So what gives? The Daily Beast’s owner, IAC, isn’t in the magazine publishing business, and Diller’s career has never involved newsprint; instead, he’s totally focused on broadcast and digital media. One clue, though, could come from a quick look at Web traffic. As the Beast celebrates its second anniversary this week, its traffic is slipping. According to Internet tracking firm comScore, The Daily Beast registered 2.2 million unique monthly U.S. visitors in September — a six-month low. Traffic at newsweek.com, meanwhile, was more than twice that during the same month, with 6.2 million uniques. Although the magazine’s Internet traffic is erratic — it showed a six-month high of 7.2 million visitors in April and a low of 3.8 million in July — its name recognition and partnership with msnbc.com have it consistently outpacing the Beast.
This story first appeared in the October 8, 2010 issue of WWD. Subscribe Today.
The Beast rather infamously launched without a business model, and Diller has said he doesn’t expect to make money on the operation in its first two to three years. In interviews, he has professed a desire to move beyond the traditional display ads that dominate on the Web in favor of a new, presumably more lucrative, Internet advertising model.
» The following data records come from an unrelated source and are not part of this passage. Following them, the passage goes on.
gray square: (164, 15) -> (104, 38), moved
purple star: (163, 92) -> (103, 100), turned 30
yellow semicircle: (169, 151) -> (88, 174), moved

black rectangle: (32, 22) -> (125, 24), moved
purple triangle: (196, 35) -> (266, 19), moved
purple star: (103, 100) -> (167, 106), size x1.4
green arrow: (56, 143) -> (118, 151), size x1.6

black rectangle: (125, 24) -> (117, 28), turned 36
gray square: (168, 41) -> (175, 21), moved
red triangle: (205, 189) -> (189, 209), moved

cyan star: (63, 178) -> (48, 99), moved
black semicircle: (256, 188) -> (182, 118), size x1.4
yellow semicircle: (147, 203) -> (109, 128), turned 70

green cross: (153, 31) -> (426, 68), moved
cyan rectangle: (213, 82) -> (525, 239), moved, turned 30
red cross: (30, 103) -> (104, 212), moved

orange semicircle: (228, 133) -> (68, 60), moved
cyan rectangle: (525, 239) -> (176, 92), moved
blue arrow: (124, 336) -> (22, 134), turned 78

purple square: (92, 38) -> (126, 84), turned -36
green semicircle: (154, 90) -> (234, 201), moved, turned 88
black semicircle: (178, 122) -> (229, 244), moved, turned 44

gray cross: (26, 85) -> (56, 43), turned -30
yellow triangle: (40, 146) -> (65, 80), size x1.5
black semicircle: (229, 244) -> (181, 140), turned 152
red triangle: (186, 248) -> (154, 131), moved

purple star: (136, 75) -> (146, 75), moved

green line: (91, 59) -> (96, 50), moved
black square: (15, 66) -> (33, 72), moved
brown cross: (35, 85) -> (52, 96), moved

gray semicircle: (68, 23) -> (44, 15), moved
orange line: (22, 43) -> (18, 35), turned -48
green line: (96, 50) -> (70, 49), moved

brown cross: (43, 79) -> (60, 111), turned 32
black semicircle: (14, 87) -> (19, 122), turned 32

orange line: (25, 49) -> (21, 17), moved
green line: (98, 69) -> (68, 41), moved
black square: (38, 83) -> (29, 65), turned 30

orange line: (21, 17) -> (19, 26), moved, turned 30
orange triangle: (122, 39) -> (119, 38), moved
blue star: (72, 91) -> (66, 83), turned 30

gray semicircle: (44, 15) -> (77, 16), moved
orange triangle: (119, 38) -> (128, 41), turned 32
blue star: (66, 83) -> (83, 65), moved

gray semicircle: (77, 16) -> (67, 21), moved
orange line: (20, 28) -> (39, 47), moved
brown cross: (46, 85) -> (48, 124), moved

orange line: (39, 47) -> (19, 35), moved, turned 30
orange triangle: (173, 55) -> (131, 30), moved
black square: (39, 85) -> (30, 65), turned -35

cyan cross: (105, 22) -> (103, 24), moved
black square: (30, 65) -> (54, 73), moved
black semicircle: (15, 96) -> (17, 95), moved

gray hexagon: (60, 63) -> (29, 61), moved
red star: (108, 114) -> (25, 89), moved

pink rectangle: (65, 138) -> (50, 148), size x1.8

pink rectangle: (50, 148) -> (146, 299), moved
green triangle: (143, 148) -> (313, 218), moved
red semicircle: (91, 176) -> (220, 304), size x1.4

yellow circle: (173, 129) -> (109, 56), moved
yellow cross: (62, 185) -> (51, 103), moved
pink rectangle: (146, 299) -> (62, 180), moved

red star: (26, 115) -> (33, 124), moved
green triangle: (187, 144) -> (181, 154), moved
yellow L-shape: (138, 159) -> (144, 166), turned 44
The plan hinges on the Beast building a strong enough brand — which, if traffic is any indication, hasn’t yet happened, despite Brown’s best efforts. Harman was said to have approached her about editing Newsweek, an offer she seemed to have turned down before then perhaps nudging Diller to look into some kind of deal with Harman.
While the traffic data might provide a partial explanation as to why Harman and Diller are in talks, there are still plenty of details to work out, including which of the billionaires will be in the driver’s seat. Billionaires having healthy egos, the talks — even if they are preliminary — could still come crashing down.
Meanwhile, as Newsweek staffers yet again wait to hear of their fate, they at least received a bit of concrete information on Thursday. Management told employees that the magazine’s offices will relocate to 7 Hanover Square in Manhattan’s Financial District the weekend before Thanksgiving. That is, if a deal with IAC isn’t done before then.
— Amy Wicks and Matthew Lynch
SHIFTING SEXES: It was revealed internally Wednesday that W’s longtime art director, Nathalie Kirsheh, will leave the magazine to become design director at Details. Kirsheh has been at W since August 2005. On the publishing side, Details is up 30 percent for the December issue and up 14 percent for the fourth quarter.
OVEREXPOSURE: Mango chose Terry Richardson, the enfant terrible of fashion photography, to shoot its autumn catalogue. Richardson has come under fire of late, as models he’s worked with continue to come forward with allegations of sexual misconduct at his shoots. From all accounts, the Mango sessions went off without incident. “We’ve chosen Terry Richardson as the photographer of our fall catalogue because we think his work is amazing and reflects the editorial side of fashion that we wanted to show,” said Ninona Vila, a Mango spokeswoman. Richardson photographed Anja Rubik for two days on the streets of Paris’ Marais district. Mango’s campaign will appear in magazines, exterior advertising, online and in cinemas in Spain and France. For its winter catalogue, Olivia Palermo, a socialite, model and actress who stars in the reality series “The City,” was photographed by Txema Yeste at the Hotel Palace in Barcelona.
— Sharon Edelson
THE PAST AND FUTURE: Though Giorgio Armani’s Frames of Life eyewear collection may be a throwback to the past, its marketing campaign is certainly modern. The Italian fashion house is launching a video and dedicated Web site called giorgioarmani-framesoflife.com that will go live on Monday. Integrating aspects from the current print campaign featuring Marta Berzkalna and Kelly Rippy in several different scenes of everyday life, the interactive portal will allow visitors to create personalized videos and photo albums, which can then be shared through various social media platforms. One of the aims of the initiative is to demonstrate and emphasize the artisanship that goes into these Twenties- and Forties-inspired pieces, manufactured by licensee Safilo Group.